EXCERPTED RECORDS »
^^^^^^^^^^^^^^^^
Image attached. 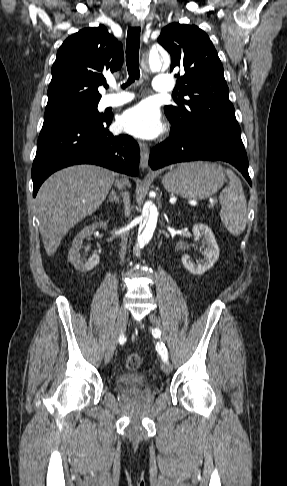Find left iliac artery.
Wrapping results in <instances>:
<instances>
[{"mask_svg": "<svg viewBox=\"0 0 287 486\" xmlns=\"http://www.w3.org/2000/svg\"><path fill=\"white\" fill-rule=\"evenodd\" d=\"M158 353L161 355L162 359L166 361L168 359V352L163 343H158L156 346Z\"/></svg>", "mask_w": 287, "mask_h": 486, "instance_id": "1", "label": "left iliac artery"}]
</instances>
^^^^^^^^^^^^^^^^
BRIEF » For the entries shown above, tally every line containing the word "instances". Report the tally and nothing else.

YOUR SOLUTION » 3